TEMPO.CO, Jakarta - Sejarawan Universitas Indonesia Anhar Gonggong menyatakan, keberadaan Surat Perintah Sebelas Maret (Supersemar) seharusnya tidak perlu diperdebatkan lagi. Menurut dia, salah satu kejadian sejarah tersebut telah usai.

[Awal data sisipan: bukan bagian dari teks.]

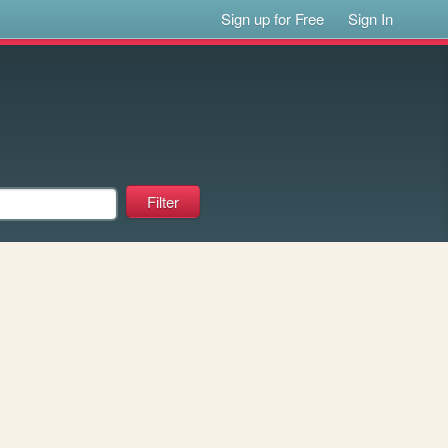
Sign up for Free
Sign In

"Apalagi Pak Harto sudah meninggal, Bung Karno juga sudah meninggal," ujar Anhar dalam diskusi Peringatan 50 Tahun Supersemar yang diselenggarakan oleh Keluarga Mahasiswa dan Alumni Penerima Beasiswa Supersemar di Hotel Bidakara, Pancoran, Jakarta Selatan, pada Sabtu, 13 Februari 2016.
Menurut Anhar, publik selalu menyangsikan keberadaan dokumen Supersemar yang asli. Namun, ia meyakini bahwa dokumen itu pasti ada. "Pasti ada. Saya melakukan berbagai observasi tentang itu. Isinya lah yang menjadi persoalan," ujarnya.
Menurut Anhar, ketika Supersemar digunakan oleh Letnan Jenderal Soeharto untuk membubarkan PKI, Presiden RI saat itu, Soekarno, marah dan mencabut surat itu melalui surat yang dikeluarkan pada 13 Maret. "Tapi, kalau Soeharto tidak membubarkan PKI, semakin tinggi tuntutan orang untuk membubarkan itu. Siapa yang bisa menahan massa pada saat itu?"
Baca: Pembuatan KTP Anak Gratis, Biaya Ditanggung APBN
Karena itu, menurut Anhar, Supersemar bukan sekedar surat perintah yang digunakan oleh Soeharto untuk merebut kekuasaan. Supersemar, dikeluarkan melalui proses yang lama untuk mencari jalan penyelesaian. "Wajar jika menimbulkan konflik. Jadi, apanya yang perlu dijernihkan?" ujarnya.
Dengan begitu, menurut Anhar, perdebatan mengenai latar belakang dikeluarkannya Supersemar oleh Soekarno juga telah berakhir. Soekarno dan Soeharto memiliki perannya masing-masing bagi bangsa ini. "Saya nggak pernah mengartikan Soekarno dan Soeharto jelek sepenuhnya."
Anhar berujar, Supersemar bukan salah satu tonggak sejarah Indonesia. Tonggak sejarah hanya lah peristiwa pergerakan nasional 28 Oktober, Proklamasi Kemerdekaan 17 Agustus, dan Hari Pahlawan 10 November. "Mari kita tempatkan ini sebagai peristiwa sejarah yang biasa saja."